Edward Pease and his son Joseph, both Quakers, were the driving force behind the construction of the line and its eventual commercial success. Pease père was not only the largest contributor of the £113,000 (around £6.8m today) investment in the railway but also used his network of Quaker friends, particularly bankers in Norwich such as the Barclays and the Gurneys, to raise further funds. Pease was motivated by far more than a desire to make money as he understood the tremendous social benefit for local people that came with the railway’s ability to provide cheap coal.

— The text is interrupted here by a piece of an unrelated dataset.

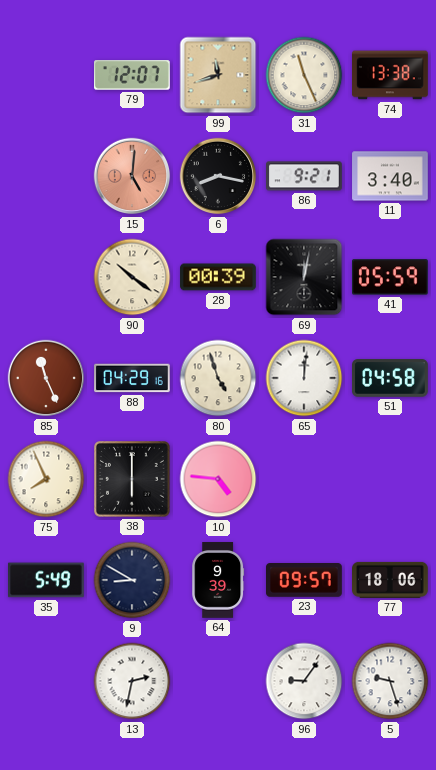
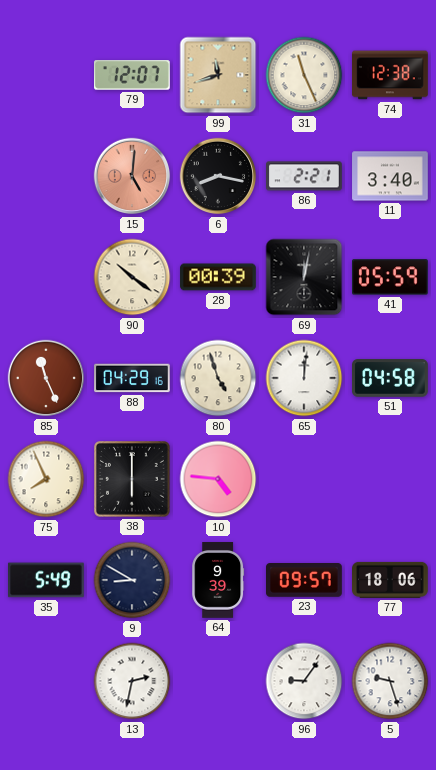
74: 13:38 -> 12:38
86: 9:21 -> 2:21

The scheme was ambitious. The Bill authorized the construction of nearly thirty-seven miles of single-line track which was to be a public highway, rather like a turnpike road on rails, open to anyone prepared to carry passengers or freight on payment of a toll (or access charge as it is known today). In reality the line was the ‘Stockton to three collieries near Bishop Auckland line via Darlington’18 since the latter was at the halfway point of the twenty-six-mile main line which then ran towards Bishop Auckland with branches to a couple of other pits. Therefore, the promoters of the Stockton & Darlington Railway were already required to balance the convenience of having branches against the extra expense and complexity of junctions that entailed – which would invariably reduce performance on the main line – a dilemma that would face many of its successors.

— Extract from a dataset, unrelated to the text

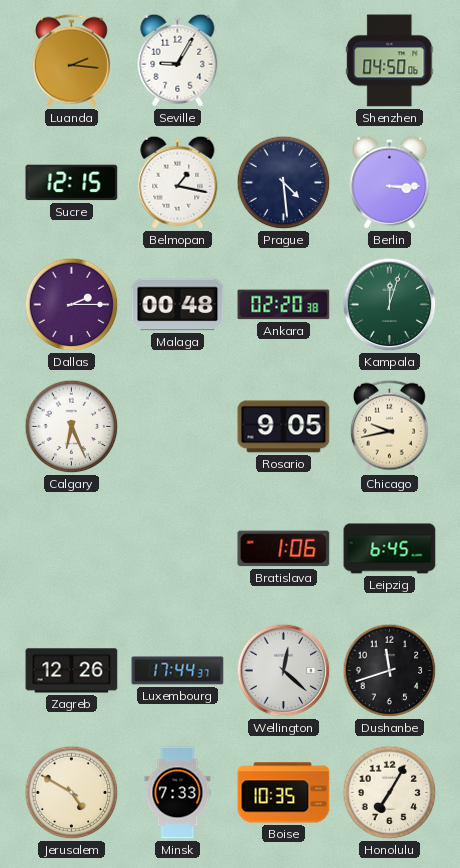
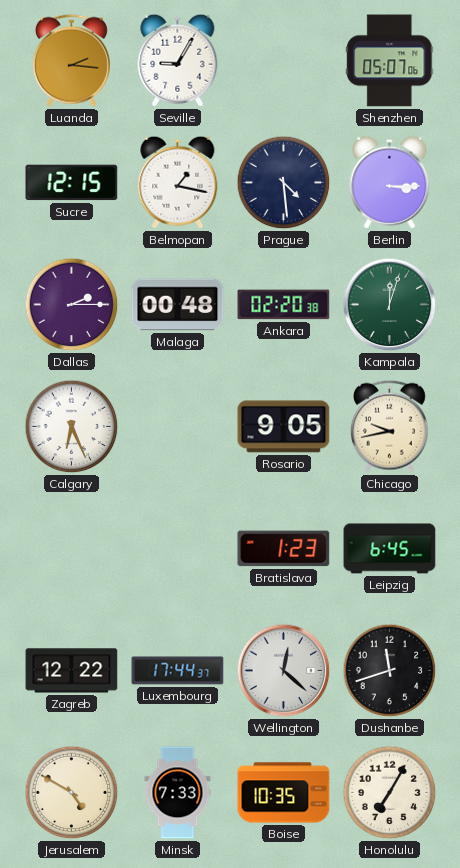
Shenzhen: 04:50 -> 05:07
Bratislava: 1:06 -> 1:23
Zagreb: 12:26 -> 12:22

With the route settled to the satisfaction of the local gentry, there were still a host of decisions to be made. After all, no one had built or operated such a transport system before. The first concerned the method of traction: should it be the long-established tradition of using horses or the new technology of locomotives? It was the equivalent of the choice in the 1960s between the card index and the computer, and the result was inevitably to be a compromise. There was also the gauge – the distance between the two rails – to be settled upon. It is unlikely that any of the promoters of the railway realized that the decision they were to make over the gauge would determine the size of most of the railways around the world, stretching hundreds of thousands of miles. In fact, what is now called the standard gauge – 4ft 81⁄2ins – had been in use for a long time on many wagon ways, particularly those in the north-east of England. There is an often repeated story that the 4ft 81⁄2in width was determined by the size of the backsides of horses pulling chariots in Roman times, suggesting the horses’ rumps determined the width between the wheels of the vehicles that were used on ‘rutways’ with a gap of 4ft 8ins, however it is really little more than an urban myth, as the Romans did not use chariots much other than in races and their roads were smooth without ‘ruts’, as can still be seen from the odd surviving section. However, as with all myths, there is just enough truth to keep it going. As far back as in Ancient Persia, grooves were cut into roads to prevent chariots driven by messengers from toppling over mountainsides when going fast around bends, and these are 4ft 8ins apart. Moreover, carts from time immemorial have been built with their – wheels around 5ft apart because that suited the dimensions of a horse.
The reason why 4ft 8ins – the half inch was added later – was chosen therefore remains unknown though many of the wagon ways serving the mines for which George Stephenson first developed his locomotives doubtless used that gauge because of its convenience in relation to the size of a horse’s rear end. If Pease had been left on his own to sort out the form of traction, his conservative and cautious Quaker instincts would have pushed him towards using horses rather than steam locomotives. However, George Stephenson, eager to be involved in what was by far the biggest railway project to date, turned up on Pease’s doorstep in Darlington in April 1821 to argue the case for locomotives.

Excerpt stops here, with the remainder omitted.